On Wednesday, the Misrata port bore signs of shelling, including a pillar of black smoke from a burning heap of tires ignited by the bombardment.

Next to the tires sat the blackened shells of some 250 new cars, all burned to a crisp and surrounded by pools of melted metal and glass from the fire.

Misrata’s port has served as a lifeline for the city, allowing in desperately needed medical supplies and food and ferrying out residents looking to flee the fighting that has left swaths of the city in ruins.

The battle for Misrata, which has claimed hundreds of lives in the past two months, has become the focal point of the armed rebellion against Col. Gadhafi in the western half of the country since fighting on the eastern front near the city of Ajdabiya became deadlocked.

The Libyan government has denied that it engages in indiscriminate shelling of civilian population centers.

The U.N. Security Council used evidence of attacks on civilians as grounds for its resolution authorizing an international campaign of airstrikes against Col. Gadhafi’s forces, which have neutralized much of their heavy weapons and staved off total rebel defeat in the east.

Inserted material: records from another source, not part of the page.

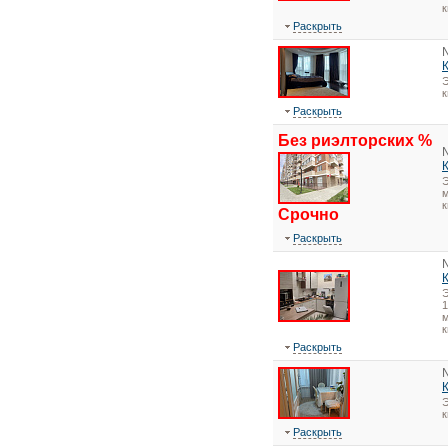
к
Раскрыть
Э
Раскрыть
Без риэлторских %
Э
м
к
Срочно
Раскрыть
1
м
к
Раскрыть
Э
Раскрыть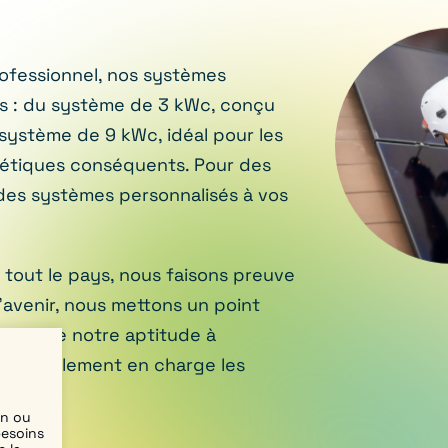
JOURS
HEURES
MINUTES
SECONDES
rofessionnel, nos systèmes
OFFRE PHARE
es : du système de 3 kWc, conçu
KIT 3 kWc + BATTERIE OFFERTE
 système de 9 kWc, idéal pour les
5 990 € TTC
gétiques conséquents. Pour des
Installation et mise en service comprises
des systèmes personnalisés à vos
Je profite de l'offre →
s tout le pays, nous faisons preuve
avenir, nous mettons un point
Non merci, je passe
re et de notre aptitude à
nant également en charge les
en ou
besoins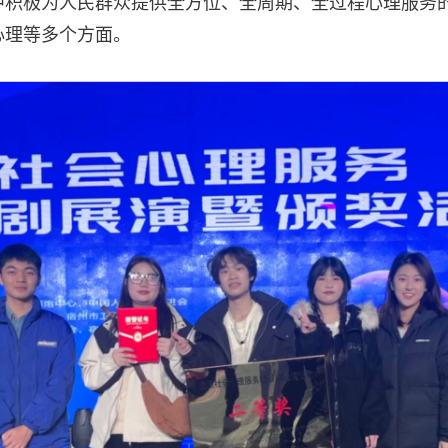
中积极为人民群众提供全方位、全周期、全过程心理服务
心理等多个方面。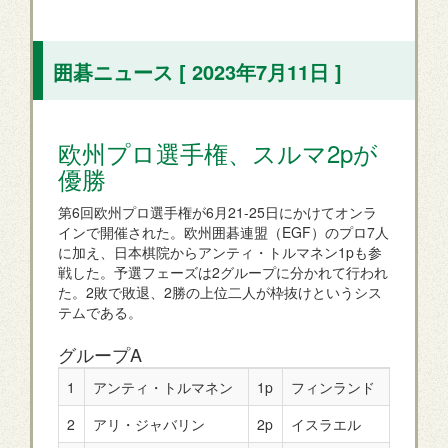
囲碁ニュース [ 2023年7月11日 ]
欧州プロ選手権、スルマ2pが
優勝
第6回欧州プロ選手権が6月21-25日にかけてオンラ
インで開催された。欧州囲碁連盟（EGF）のプロ7人
に加え、日本棋院からアンティ・トルマネン1pも参
戦した。予選フェーズは2グループに分かれて行われ
た。2敗で敗退、2勝の上位二人が枠抜けというシス
テムである。
グループA
1
アンティ・トルマネン
1p
フィンランド
2
アリ・ジャバリン
2p
イスラエル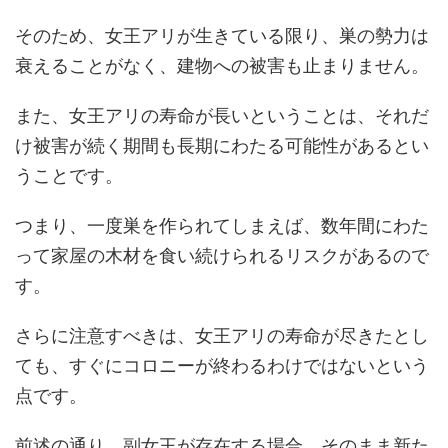
そのため、女王アリが生きている限り、巣の勢力は
衰えることがなく、建物への被害も止まりません。
また、女王アリの寿命が長いということは、それだ
け被害が続く期間も長期にわたる可能性があるとい
うことです。
つまり、一度巣を作られてしまえば、数年間にわた
って家屋の木材を食い続けられるリスクがあるので
す。
さらに注意すべきは、女王アリの寿命が尽きたとし
ても、すぐにコロニーが終わるわけではないという
点です。
前述の通り、副女王が存在する場合、そのまま新た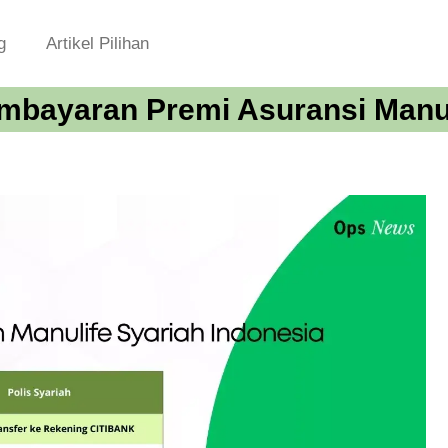
g
Artikel Pilihan
mbayaran Premi Asuransi Manu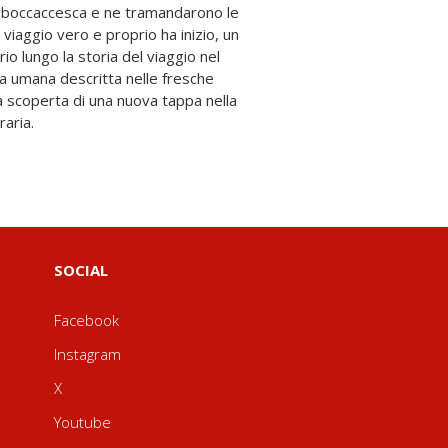
raria.
SOCIAL
Facebook
Instagram
X
Youtube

British Defense Minister Liam Fox said Tuesday that the airstrikes have helped put the regime on its “back foot” and aided the rebels in making progress, though for the past weeks, there has been little movement on any of the war’s fronts.

“There is little doubt across the alliance that this key contribution has proven to be of immense value protecting civilians in Misrata and have helped opposition forces to defend themselves against this brutal regime there,” he said.

Associated Press writer Robert Burns contributed to this report from Washington.